• **WORK REQUIRED**: Pictures stay out; everything else in the entries below is to be duplicated exactly.

• **RECORD EXTRACTS**:
——

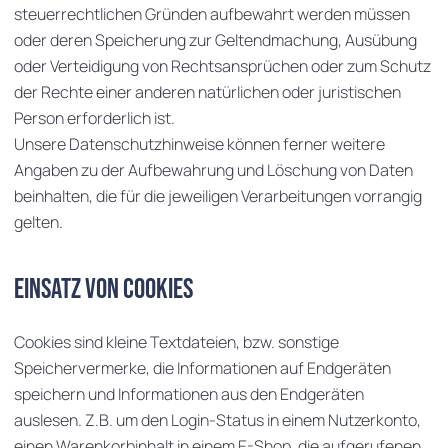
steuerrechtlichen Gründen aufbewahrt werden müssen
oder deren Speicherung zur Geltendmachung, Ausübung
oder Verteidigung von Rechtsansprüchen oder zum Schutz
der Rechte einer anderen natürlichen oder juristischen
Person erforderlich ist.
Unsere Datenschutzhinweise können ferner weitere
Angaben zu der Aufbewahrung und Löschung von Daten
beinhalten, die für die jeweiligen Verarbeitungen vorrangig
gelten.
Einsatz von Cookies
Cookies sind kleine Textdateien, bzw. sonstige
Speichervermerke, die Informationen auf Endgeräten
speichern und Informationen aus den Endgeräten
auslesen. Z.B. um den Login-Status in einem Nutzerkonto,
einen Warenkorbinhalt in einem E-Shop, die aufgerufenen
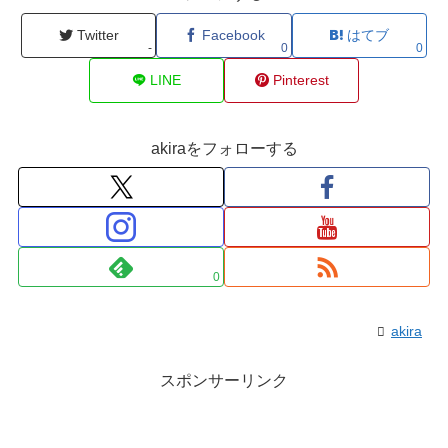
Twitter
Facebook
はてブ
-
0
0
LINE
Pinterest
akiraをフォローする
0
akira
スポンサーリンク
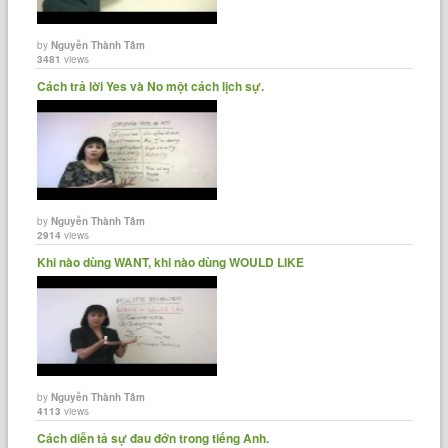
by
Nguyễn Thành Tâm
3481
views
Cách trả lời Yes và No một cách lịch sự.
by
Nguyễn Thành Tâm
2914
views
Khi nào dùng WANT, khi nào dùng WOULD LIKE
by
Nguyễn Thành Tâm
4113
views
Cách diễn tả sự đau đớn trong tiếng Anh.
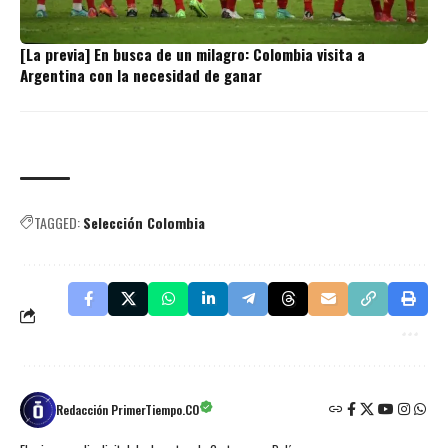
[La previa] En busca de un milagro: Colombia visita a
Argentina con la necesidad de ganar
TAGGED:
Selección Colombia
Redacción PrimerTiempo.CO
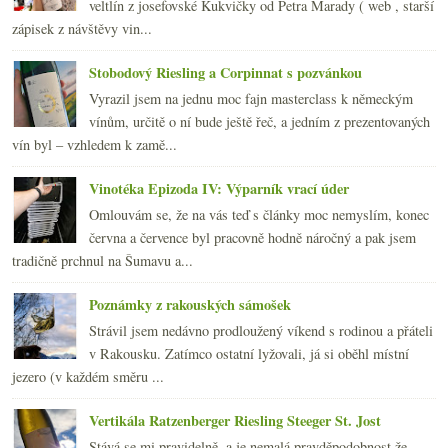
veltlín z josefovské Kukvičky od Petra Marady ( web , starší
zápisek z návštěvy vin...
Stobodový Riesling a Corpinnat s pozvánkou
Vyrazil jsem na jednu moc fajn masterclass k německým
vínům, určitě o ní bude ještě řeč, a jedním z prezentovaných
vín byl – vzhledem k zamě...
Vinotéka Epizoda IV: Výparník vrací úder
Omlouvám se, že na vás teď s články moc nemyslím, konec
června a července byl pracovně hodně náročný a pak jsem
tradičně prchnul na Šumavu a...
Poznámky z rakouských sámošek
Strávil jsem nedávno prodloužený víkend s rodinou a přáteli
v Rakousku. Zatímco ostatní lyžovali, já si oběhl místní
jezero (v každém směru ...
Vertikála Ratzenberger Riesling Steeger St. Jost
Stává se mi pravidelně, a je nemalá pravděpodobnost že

——

• **RESPONSE AREA**:
steuerrechtlichen Gründen aufbewahrt werden müssen
oder deren Speicherung zur Geltendmachung, Ausübung
oder Verteidigung von Rechtsansprüchen oder zum Schutz
der Rechte einer anderen natürlichen oder juristischen
Person erforderlich ist.
Unsere Datenschutzhinweise können ferner weitere
Angaben zu der Aufbewahrung und Löschung von Daten
beinhalten, die für die jeweiligen Verarbeitungen vorrangig
gelten.
Einsatz von Cookies
Cookies sind kleine Textdateien, bzw. sonstige
Speichervermerke, die Informationen auf Endgeräten
speichern und Informationen aus den Endgeräten
auslesen. Z.B. um den Login-Status in einem Nutzerkonto,
einen Warenkorbinhalt in einem E-Shop, die aufgerufenen
Twitter
Facebook
はてブ
-
0
0
LINE
Pinterest
akiraをフォローする
0
akira
スポンサーリンク
by
Nguyễn Thành Tâm
3481
views
Cách trả lời Yes và No một cách lịch sự.
by
Nguyễn Thành Tâm
2914
views
Khi nào dùng WANT, khi nào dùng WOULD LIKE
by
Nguyễn Thành Tâm
4113
views
Cách diễn tả sự đau đớn trong tiếng Anh.
[La previa] En busca de un milagro: Colombia visita a
Argentina con la necesidad de ganar
TAGGED:
Selección Colombia
Redacción PrimerTiempo.CO
veltlín z josefovské Kukvičky od Petra Marady ( web , starší
zápisek z návštěvy vin...
Stobodový Riesling a Corpinnat s pozvánkou
Vyrazil jsem na jednu moc fajn masterclass k německým
vínům, určitě o ní bude ještě řeč, a jedním z prezentovaných
vín byl – vzhledem k zamě...
Vinotéka Epizoda IV: Výparník vrací úder
Omlouvám se, že na vás teď s články moc nemyslím, konec
června a července byl pracovně hodně náročný a pak jsem
tradičně prchnul na Šumavu a...
Poznámky z rakouských sámošek
Strávil jsem nedávno prodloužený víkend s rodinou a přáteli
v Rakousku. Zatímco ostatní lyžovali, já si oběhl místní
jezero (v každém směru ...
Vertikála Ratzenberger Riesling Steeger St. Jost
Stává se mi pravidelně, a je nemalá pravděpodobnost že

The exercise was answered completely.